One noninvasive treatment that some believe worthy of exploration despite mixed reviews is the use of permanent magnets and other sources of static magnetic fields. An early review of magnetic therapy research conducted in Europe [8] reported clinical improvements in patient populations, including individuals with rheumatoid arthritis, cervical osteoarthritis, and CTS. Although the number of published studies since that time testing the efficacy of static magnetic fields is small, preliminary findings from some of these studies suggest the potential for promising applications of this modality in selected populations. Randomized, controlled trials using static magnetic fields (SMFs) have demonstrated effectiveness in reducing neuropathic pain in certain populations [9-13]. These studies were followed by a systematic review and meta-analysis of randomized trials using static magnets for reducing pain that led the British reviewers to conclude that although evidence was insufficient to exclude clinically important benefits, evidence was not sufficient to support the use of static magnets for pain relief [14]. A Cochrane review led by Kroeling and colleagues [15] evaluated the effectiveness of magnetic therapies, including the effectiveness of permanent magnets (in necklaces) for neck pain, with the authors reporting that the evidence quality was low and that further study was needed.
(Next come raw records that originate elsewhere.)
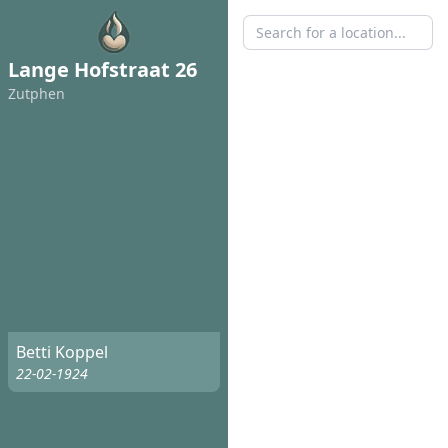
Lange Hofstraat 26
Zutphen
Betti Koppel
22-02-1924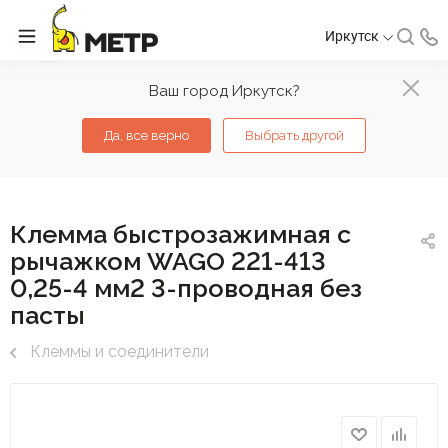
Иркутск
Ваш город Иркутск?
Да, все верно
Выбрать другой
Клемма быстрозажимная с
рычажком WAGO 221-413
0,25-4 мм2 3-проводная без
пасты
Клеммы и соединители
A recent critical literature review on use of static magnet therapy for the relief of pain and discomfort [16] concluded there is a benefit to using static magnets for pain given that beneficial health outcomes can be influenced by positive expectation, leading health professionals to conclude that, although there is much more to understand about magnets, even more understanding is needed about expectations of outcomes in many therapies.

In earlier research conducted in our center using magnetic sleep pads with persons suffering from fibromyalgia, approximately 45% of participants reported a reduction in pain and an improvement in functional status [17,18]. No adverse effects were reported in these studies. It is important to note that many studies of the effects of SMFs have failed to describe fully the strength and configuration (the “dose”) of the magnets used (e.g., placement site, distance from and flux density within the target tissue); thus, results often cannot be compared or reproduced [9,19]. Important questions remain unanswered concerning the mechanism whereby magnetic devices may produce beneficial effects [20]. Although the evidence of a biological effect is greater for electrical stimulation and pulsed electromagnetic stimulation than for SMFs [6], there are data supporting the biological effects of SMFs. Exposure to a quadra-polar SMF caused reversible blockage of action potential firing and reduction of responses to the pain-producing substance capsaicin in adult dorsal root ganglion cells in vitro [21-23]. Low level static fields (10-100 mT) can produce local, significant arteriolar vasodilation and increased peripheral blood flow in skeletal muscle within 15 min, possibly as a result of the modulation of intracellular Ca²⁺ concentrations [24-27]. These results imply that SMF exposure influences arteriolar diameters, and therefore microvascular tone, in a restorative fashion, acting to normalize the tone somewhat, which influences tissue perfusion. Thus, SMF application could be efficacious for the treatment of both ischemic and edematous tissue disorders involving compromised microvascular function [25], such as CTS.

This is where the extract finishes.